The young boy’s grey sweatshirt had dirt around its cuffs and the strings on the hood were frayed. He chews on them, maybe a nervous response. The notes she wrote down were intricate. Specific. She described them as if she knew the people on a personal level. Her attention to the people that passed by helped her infer details about their lives, which may or may not have been true. She wrote thatthe man whose suit was too large was because he has been losing weight and had not found the time to get fitted for a new one. She knows he has not had enough time yet because he is always in a rush to and from work, assuming he has somewhere else to be. She wrote that the woman was single because she loved being independent and outgoing way too much to settle down. She knows the woman loves her independence so much by last night’s makeup still on her face the following morning. The people had no clue she had been watching them. They had no idea how much attention she paid to detail, assuming and collecting information about them as they walked down the street daily. To work, to school, to lunch, to their homes. She would claim to call it all innocent people watching.

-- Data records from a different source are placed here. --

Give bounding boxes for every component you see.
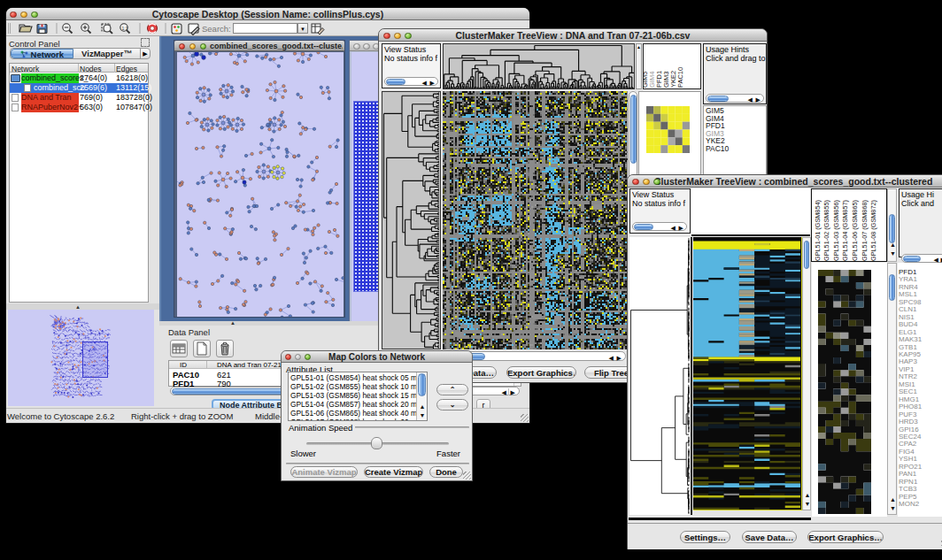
svg-text:GPL51-08 (GSM872): GPL51-08 (GSM872)	[869, 200, 877, 261]
svg-text:GPL51-06 (GSM865): GPL51-06 (GSM865)	[851, 200, 859, 261]
svg-text:GPL51-07 (GSM868): GPL51-07 (GSM868)	[861, 200, 869, 261]
svg-text:GPL51-01 (GSM854): GPL51-01 (GSM854)	[814, 200, 822, 261]
svg-text:GPL51-03 (GSM856): GPL51-03 (GSM856)	[832, 200, 840, 261]
svg-text:PAC10: PAC10	[676, 67, 684, 88]
svg-text:1:1: 1:1	[122, 26, 128, 31]
svg-text:GPL51-02 (GSM855): GPL51-02 (GSM855)	[822, 200, 830, 261]
svg-text:GPL51-04 (GSM857): GPL51-04 (GSM857)	[841, 200, 849, 261]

She never admits to her obsession with “people watching. She would never admit it because she remembered how long it took to perfect her craft. The endless amounts of coffee shops she visited, trying to find the perfect one. The perfect cover for her actions. All the window seats she sat in, and the time she took, doing her research on the barista and others in the coffee shop. She had to spend enough time watching them in order to make sure she was a familiar face to them, but not enough to be recognizable out of her coffee shop context. They probably all thought she was a writer of some sort. She carried herself in a way that was not striking or unusual. She wore earth tones, had long hair that was well kept, always in a low ponytail. Her nails stayed short and freshly manicured. Her bag only carried her notebook. She sat in her spot and waited for her usuals to pass like clockwork. They were all puzzle pieces in her mind, fitting together and just a small piece of the bigger picture.